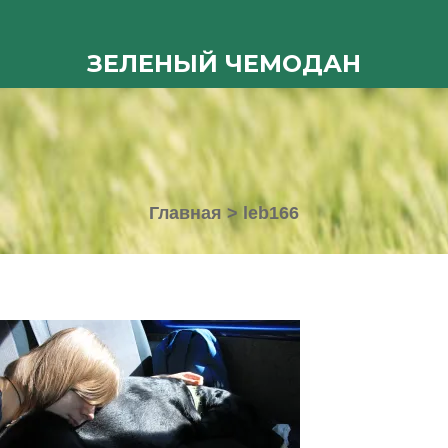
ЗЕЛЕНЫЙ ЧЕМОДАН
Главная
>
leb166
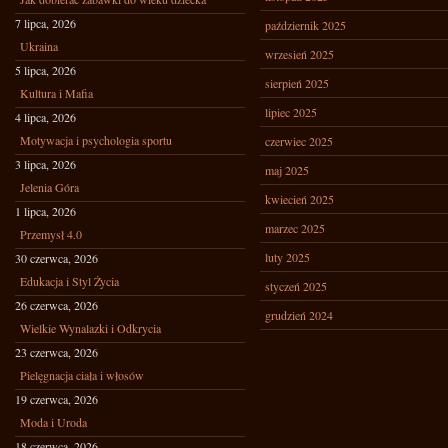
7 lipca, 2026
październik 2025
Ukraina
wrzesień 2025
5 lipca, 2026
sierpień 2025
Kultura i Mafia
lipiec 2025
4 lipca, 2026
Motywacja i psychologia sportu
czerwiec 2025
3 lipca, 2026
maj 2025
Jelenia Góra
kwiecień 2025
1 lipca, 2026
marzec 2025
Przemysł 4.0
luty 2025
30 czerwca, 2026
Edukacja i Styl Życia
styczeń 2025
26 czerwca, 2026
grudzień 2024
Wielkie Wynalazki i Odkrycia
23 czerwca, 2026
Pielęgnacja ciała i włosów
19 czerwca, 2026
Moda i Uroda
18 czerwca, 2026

....

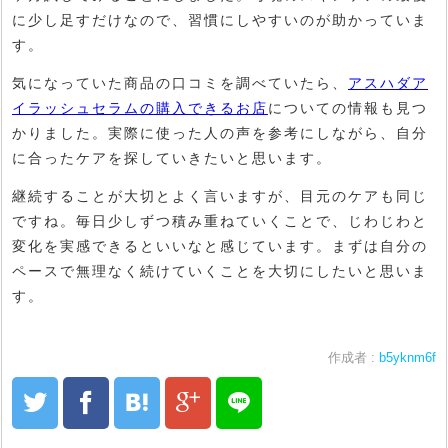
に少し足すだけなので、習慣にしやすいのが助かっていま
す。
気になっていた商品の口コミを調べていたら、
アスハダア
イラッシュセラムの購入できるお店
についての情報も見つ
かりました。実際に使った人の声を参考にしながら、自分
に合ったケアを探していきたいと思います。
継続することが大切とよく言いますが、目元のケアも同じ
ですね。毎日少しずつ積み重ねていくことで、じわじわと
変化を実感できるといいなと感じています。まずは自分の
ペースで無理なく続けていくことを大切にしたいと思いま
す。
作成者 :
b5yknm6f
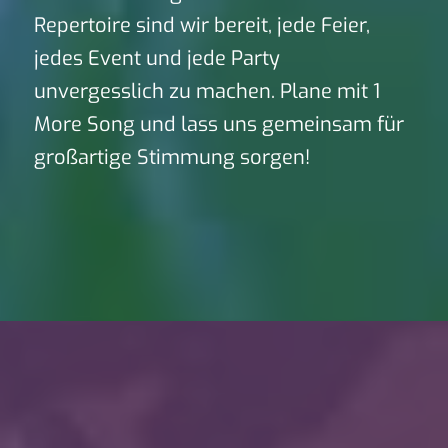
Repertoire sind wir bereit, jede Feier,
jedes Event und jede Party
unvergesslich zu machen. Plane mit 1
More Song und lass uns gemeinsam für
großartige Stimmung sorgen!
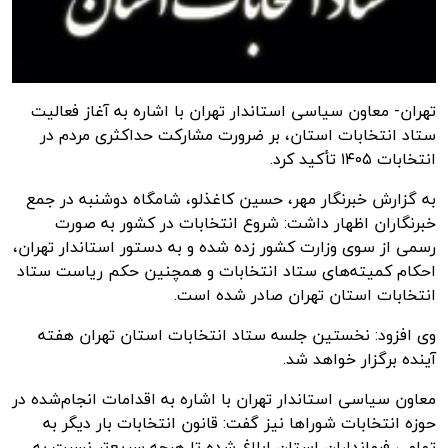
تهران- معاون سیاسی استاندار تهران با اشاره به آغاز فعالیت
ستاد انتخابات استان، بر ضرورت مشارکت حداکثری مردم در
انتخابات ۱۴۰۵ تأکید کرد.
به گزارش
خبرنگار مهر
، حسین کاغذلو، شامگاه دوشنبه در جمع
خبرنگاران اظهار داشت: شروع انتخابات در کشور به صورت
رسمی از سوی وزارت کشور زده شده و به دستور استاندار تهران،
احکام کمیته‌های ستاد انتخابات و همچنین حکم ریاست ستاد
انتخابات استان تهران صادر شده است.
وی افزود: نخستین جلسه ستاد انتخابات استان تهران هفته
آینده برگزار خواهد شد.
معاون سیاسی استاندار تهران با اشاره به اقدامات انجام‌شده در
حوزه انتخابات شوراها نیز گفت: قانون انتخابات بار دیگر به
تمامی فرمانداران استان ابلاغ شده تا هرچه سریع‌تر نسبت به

....

What needs to be done: What's needed is an exact copy of the lines above from the one with "ЗЕЛЕНЫЙ ЧЕМОДАН" through the one with "18 czerwca, 2026", both included; the pictures stay out.

Answer section:
ЗЕЛЕНЫЙ ЧЕМОДАН
Главная
>
leb166
7 lipca, 2026
październik 2025
Ukraina
wrzesień 2025
5 lipca, 2026
sierpień 2025
Kultura i Mafia
lipiec 2025
4 lipca, 2026
Motywacja i psychologia sportu
czerwiec 2025
3 lipca, 2026
maj 2025
Jelenia Góra
kwiecień 2025
1 lipca, 2026
marzec 2025
Przemysł 4.0
luty 2025
30 czerwca, 2026
Edukacja i Styl Życia
styczeń 2025
26 czerwca, 2026
grudzień 2024
Wielkie Wynalazki i Odkrycia
23 czerwca, 2026
Pielęgnacja ciała i włosów
19 czerwca, 2026
Moda i Uroda
18 czerwca, 2026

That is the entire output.